Today for instance I ground fresh cinnamon sticks with a mortar and pestle for use in a spice blend. It made the entire house smell like cinnamon for a hour. That won't happen by opening a plastic jar of Durkee ground cinnamon. A good deal of my motivation to smoke and cook comes from wanting to put to use so many of the spices that are available.


----------



## triplebq (Feb 24, 2010)

Turbinado sugar
fresh paprika
salt 
pepper 

works good pork , really good on pork in fact . 

short cuts on brisket would be
Black Pepper
Sea salt
cummin 
paprika 

mix to taste . if it tastes good it will work for you . remembr some items add bark ( like brown sugar ) where as turbinado sugar will not darken up so much ..

have fun try them all !


----------



## meateater (Feb 24, 2010)

I get those dry packs of marinade that you mix with liquid. I'm kinda lazy that way.


----------



## richoso1 (Feb 25, 2010)

Brown sugar is still used by many happy smokers as part of thier rub. Paprika is very often used as a base for many rubs, and garlic is a fav add-on. It's all in the taste, whatever blows your taste buds away. It's all good my friend.


----------



## okie joe (Feb 25, 2010)

Doing a new twist on easy....went to Sams and picked up garlic /herbed spice and Williams chili spice mix and spanish paprika.about equal amount each....a little evoo rub and sprinkled mix over loin into smoker and I had butterflyed some 3/4 inch thick bone less cuts....in smoker now....seems like a good one we will see... 

just the Williams chili spice sprinkled was wife pick (a little spice no hot) hey I got to live with her....lol


----------



## jirodriguez (Feb 25, 2010)

If you like a sweet rub, then you would obviously start with a sugar base... brown sugar being most common. After that I would at least do salt and cayane pepper. That would give you a sweet savory flavor with just a little kick at the end from the cayane (depending on how heavy you go on the cayane). 

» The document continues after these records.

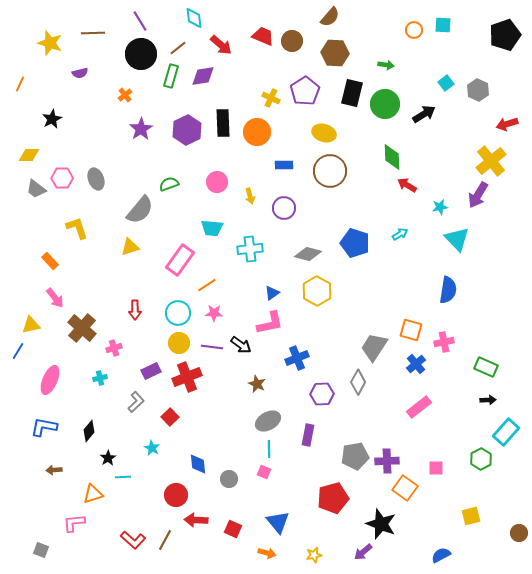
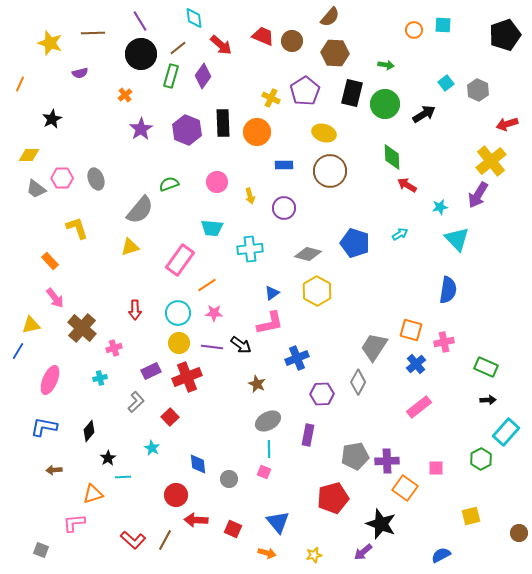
purple diamond at (203, 76): rotated 45 degrees counterclockwise
purple hexagon at (187, 130): rotated 12 degrees counterclockwise
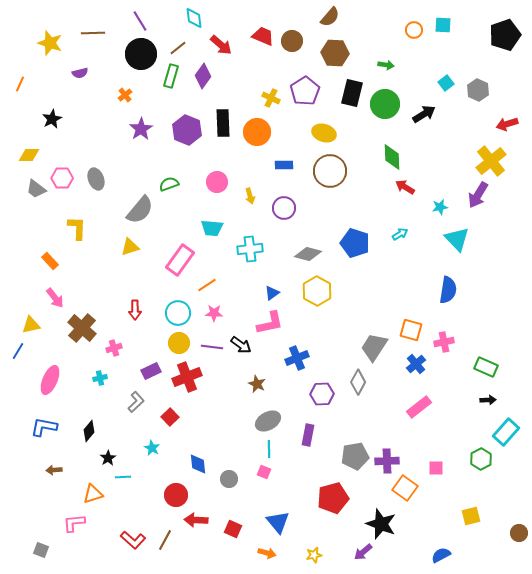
red arrow at (407, 185): moved 2 px left, 2 px down
yellow L-shape at (77, 228): rotated 20 degrees clockwise
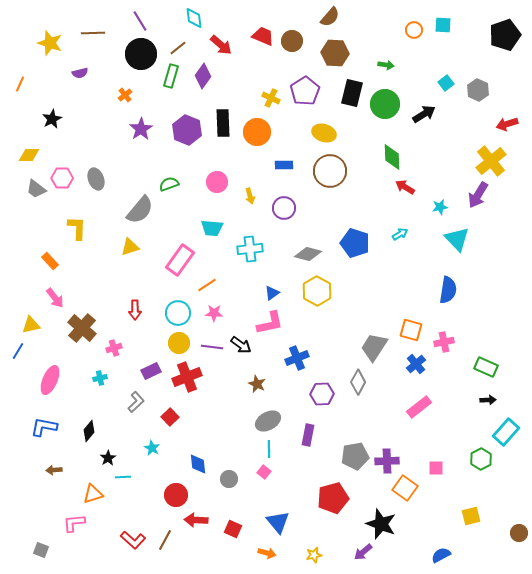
pink square at (264, 472): rotated 16 degrees clockwise
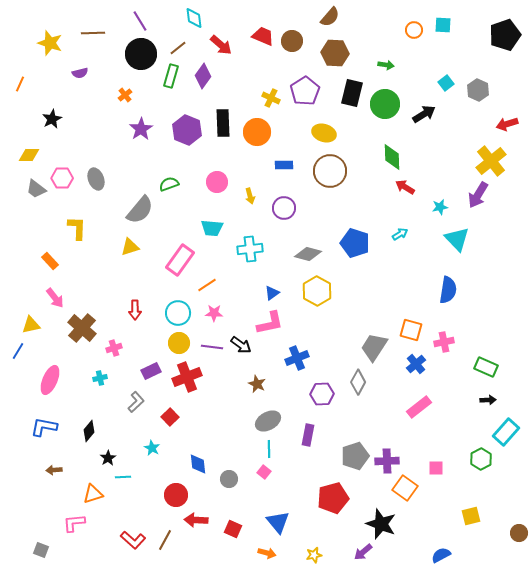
gray pentagon at (355, 456): rotated 8 degrees counterclockwise
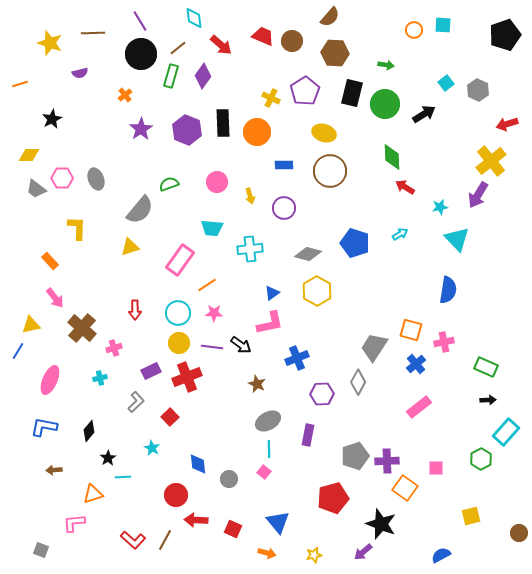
orange line at (20, 84): rotated 49 degrees clockwise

If you do that be real carfull not to let your temps get to high... sugar burns fast and then tastes yucky! I use a brown sugar base on my rub and add all the usual suspects - garlic, onion, cinnamon, paprika, ect. plus whatever else strikes my fancy. One great suggestion is to buy whole fennel and whole cummin seeds, dry roast them in a pan on the stove, then grind them in an old coffee grinder. That is a wonderfull flavor with pork!

Start small and build your layers of flavor, only make one or two changes from smoke to smoke so you can keep track of what does and doesn't work. Best of luck and don't be afraid to experement.


----------